* Work to be completed
Print the line that contains "Return results in <instances>...</instances>. Can" and every line that follows it in the data below, ending with the final line; include nothing else.

Input material Block Start

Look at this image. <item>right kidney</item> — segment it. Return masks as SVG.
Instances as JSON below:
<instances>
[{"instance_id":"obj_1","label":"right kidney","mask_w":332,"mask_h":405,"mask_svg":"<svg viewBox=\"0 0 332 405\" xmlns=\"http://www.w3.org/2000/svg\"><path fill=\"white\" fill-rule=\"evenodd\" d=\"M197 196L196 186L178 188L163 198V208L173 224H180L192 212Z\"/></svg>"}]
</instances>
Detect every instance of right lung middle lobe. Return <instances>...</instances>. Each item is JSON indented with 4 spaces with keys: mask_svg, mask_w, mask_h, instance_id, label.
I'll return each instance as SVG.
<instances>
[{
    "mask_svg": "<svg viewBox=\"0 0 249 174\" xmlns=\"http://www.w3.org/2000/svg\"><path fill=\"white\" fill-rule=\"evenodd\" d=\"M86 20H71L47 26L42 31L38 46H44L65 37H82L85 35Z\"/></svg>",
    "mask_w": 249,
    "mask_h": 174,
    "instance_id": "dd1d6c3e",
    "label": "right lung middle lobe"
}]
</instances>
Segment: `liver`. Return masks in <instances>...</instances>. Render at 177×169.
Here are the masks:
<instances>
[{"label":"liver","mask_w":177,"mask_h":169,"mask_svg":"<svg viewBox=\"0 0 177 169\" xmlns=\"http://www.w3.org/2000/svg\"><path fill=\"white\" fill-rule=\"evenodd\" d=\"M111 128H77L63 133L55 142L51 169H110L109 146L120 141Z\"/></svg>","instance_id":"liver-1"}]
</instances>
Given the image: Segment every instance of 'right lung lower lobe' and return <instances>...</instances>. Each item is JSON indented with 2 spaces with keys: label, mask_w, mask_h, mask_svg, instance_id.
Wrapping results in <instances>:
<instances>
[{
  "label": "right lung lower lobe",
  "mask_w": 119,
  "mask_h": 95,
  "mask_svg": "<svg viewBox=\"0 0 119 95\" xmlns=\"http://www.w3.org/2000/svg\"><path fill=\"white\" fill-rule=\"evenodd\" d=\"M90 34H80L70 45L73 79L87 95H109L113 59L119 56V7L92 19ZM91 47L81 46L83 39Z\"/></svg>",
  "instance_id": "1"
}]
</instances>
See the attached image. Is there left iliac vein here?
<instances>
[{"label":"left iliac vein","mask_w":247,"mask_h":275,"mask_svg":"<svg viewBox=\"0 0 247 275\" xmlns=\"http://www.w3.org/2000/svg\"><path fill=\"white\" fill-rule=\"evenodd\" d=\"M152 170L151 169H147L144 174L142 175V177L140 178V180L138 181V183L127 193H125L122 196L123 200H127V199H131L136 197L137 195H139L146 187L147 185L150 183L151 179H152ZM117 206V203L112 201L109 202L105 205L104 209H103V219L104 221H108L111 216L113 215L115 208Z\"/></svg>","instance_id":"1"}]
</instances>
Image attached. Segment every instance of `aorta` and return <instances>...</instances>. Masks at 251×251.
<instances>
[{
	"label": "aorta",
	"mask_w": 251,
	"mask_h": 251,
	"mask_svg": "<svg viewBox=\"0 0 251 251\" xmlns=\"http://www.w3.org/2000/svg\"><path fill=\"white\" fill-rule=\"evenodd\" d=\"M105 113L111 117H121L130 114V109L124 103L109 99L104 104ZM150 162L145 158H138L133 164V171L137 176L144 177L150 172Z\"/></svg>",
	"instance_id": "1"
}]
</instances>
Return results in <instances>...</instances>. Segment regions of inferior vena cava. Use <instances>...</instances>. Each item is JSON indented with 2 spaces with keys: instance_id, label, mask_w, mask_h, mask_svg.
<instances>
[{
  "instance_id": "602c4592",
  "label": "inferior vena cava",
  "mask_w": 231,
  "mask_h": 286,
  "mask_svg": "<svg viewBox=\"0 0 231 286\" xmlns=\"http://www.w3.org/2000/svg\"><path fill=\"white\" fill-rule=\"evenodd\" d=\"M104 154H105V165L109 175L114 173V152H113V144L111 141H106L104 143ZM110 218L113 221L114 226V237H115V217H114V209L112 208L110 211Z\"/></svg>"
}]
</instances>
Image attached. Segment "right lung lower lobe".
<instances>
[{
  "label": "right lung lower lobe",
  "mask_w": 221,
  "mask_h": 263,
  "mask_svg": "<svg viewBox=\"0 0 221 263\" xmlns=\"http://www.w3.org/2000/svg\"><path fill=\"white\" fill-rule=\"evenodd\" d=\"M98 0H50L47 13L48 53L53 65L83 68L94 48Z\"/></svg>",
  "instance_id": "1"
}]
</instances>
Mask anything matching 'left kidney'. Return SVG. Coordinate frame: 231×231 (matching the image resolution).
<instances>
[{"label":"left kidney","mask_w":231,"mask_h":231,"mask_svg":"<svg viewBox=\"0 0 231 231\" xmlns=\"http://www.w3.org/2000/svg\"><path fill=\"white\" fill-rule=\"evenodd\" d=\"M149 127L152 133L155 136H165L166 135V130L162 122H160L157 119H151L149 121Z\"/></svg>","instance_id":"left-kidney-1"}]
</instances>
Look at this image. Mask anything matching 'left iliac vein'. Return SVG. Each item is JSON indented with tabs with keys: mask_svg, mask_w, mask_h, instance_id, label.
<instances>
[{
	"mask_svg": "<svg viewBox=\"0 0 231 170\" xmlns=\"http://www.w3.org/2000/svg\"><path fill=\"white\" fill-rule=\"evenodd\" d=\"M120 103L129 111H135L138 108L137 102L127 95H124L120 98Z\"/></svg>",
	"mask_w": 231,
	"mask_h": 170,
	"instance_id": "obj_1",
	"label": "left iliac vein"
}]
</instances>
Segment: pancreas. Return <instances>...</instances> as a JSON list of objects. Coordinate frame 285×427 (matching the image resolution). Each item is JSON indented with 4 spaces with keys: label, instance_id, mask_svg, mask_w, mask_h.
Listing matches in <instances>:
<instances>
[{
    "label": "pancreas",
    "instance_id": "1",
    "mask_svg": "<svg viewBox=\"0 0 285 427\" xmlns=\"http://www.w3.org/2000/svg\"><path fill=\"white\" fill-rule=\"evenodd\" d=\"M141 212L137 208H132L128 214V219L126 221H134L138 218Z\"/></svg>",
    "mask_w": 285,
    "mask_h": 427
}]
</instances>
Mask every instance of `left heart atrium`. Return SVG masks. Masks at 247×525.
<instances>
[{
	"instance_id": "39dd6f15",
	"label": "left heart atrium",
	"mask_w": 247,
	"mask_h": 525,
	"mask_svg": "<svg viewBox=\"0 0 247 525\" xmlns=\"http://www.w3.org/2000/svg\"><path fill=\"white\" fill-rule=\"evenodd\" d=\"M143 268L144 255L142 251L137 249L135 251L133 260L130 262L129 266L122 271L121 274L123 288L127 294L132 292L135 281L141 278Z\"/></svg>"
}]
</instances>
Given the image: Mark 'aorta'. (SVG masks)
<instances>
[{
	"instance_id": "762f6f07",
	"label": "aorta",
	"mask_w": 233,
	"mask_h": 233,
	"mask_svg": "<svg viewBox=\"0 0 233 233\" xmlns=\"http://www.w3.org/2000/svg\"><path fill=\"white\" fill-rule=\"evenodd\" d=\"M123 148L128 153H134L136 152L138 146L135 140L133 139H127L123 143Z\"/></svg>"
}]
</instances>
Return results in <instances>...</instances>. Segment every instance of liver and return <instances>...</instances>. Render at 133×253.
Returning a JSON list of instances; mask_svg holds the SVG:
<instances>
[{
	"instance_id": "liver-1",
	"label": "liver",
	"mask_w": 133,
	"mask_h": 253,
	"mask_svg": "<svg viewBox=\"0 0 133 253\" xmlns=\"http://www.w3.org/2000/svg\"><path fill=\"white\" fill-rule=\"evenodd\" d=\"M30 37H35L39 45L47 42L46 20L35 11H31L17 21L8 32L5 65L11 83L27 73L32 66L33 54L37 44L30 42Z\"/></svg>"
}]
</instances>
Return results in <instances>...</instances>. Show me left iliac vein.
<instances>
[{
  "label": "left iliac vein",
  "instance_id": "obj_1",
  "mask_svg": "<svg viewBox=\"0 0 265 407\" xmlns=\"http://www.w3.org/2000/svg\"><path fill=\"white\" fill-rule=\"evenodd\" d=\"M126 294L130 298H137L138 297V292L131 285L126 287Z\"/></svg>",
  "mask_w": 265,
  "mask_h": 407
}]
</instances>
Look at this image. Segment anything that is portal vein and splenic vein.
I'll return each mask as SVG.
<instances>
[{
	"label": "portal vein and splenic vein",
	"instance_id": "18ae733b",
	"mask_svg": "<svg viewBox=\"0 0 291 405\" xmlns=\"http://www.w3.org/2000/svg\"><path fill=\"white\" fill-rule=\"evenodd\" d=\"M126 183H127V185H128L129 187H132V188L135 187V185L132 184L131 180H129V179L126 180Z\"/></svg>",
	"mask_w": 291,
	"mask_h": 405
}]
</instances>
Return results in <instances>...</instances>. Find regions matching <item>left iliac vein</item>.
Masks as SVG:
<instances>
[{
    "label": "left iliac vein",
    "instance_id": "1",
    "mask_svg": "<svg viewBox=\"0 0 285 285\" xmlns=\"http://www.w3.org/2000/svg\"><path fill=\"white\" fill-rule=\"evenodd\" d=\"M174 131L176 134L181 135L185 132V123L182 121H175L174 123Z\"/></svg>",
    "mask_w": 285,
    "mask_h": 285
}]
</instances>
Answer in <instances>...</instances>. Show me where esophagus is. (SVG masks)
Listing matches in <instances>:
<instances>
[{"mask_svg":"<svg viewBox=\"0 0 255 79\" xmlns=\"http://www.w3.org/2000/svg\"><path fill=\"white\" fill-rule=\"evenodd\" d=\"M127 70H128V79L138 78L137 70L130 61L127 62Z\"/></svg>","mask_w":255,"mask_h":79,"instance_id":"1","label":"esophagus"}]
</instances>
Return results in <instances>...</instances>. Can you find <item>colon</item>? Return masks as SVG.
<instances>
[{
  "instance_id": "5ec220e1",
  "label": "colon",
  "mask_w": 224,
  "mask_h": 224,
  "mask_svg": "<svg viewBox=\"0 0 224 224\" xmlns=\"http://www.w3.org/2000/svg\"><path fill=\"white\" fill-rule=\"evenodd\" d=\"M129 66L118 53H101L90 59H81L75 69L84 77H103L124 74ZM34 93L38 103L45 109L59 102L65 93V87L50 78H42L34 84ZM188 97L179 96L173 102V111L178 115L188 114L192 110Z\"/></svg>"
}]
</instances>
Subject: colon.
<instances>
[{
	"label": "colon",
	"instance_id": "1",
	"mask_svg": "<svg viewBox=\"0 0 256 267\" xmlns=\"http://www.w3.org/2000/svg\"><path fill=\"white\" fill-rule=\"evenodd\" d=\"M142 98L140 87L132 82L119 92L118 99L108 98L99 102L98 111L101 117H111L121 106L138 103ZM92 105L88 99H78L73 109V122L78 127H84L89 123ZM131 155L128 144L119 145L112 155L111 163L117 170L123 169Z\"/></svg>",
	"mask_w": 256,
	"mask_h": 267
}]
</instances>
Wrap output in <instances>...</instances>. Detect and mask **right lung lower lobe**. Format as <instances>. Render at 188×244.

Input material Block End

* Response area
Return results in <instances>...</instances>. Can you find <item>colon</item>? Return masks as SVG.
<instances>
[{
  "instance_id": "5ec220e1",
  "label": "colon",
  "mask_w": 224,
  "mask_h": 224,
  "mask_svg": "<svg viewBox=\"0 0 224 224\" xmlns=\"http://www.w3.org/2000/svg\"><path fill=\"white\" fill-rule=\"evenodd\" d=\"M129 66L118 53H101L90 59H81L75 69L84 77H103L124 74ZM34 93L38 103L45 109L59 102L65 93V87L50 78H42L34 84ZM188 97L179 96L173 102V111L178 115L188 114L192 110Z\"/></svg>"
}]
</instances>
Subject: colon.
<instances>
[{
	"label": "colon",
	"instance_id": "1",
	"mask_svg": "<svg viewBox=\"0 0 256 267\" xmlns=\"http://www.w3.org/2000/svg\"><path fill=\"white\" fill-rule=\"evenodd\" d=\"M142 98L140 87L132 82L119 92L118 99L108 98L99 102L98 111L101 117H111L121 106L138 103ZM92 105L88 99H78L73 109V122L78 127H84L89 123ZM131 155L128 144L119 145L112 155L111 163L117 170L123 169Z\"/></svg>",
	"mask_w": 256,
	"mask_h": 267
}]
</instances>
Wrap output in <instances>...</instances>. Detect and mask **right lung lower lobe**. Format as <instances>. Render at 188×244.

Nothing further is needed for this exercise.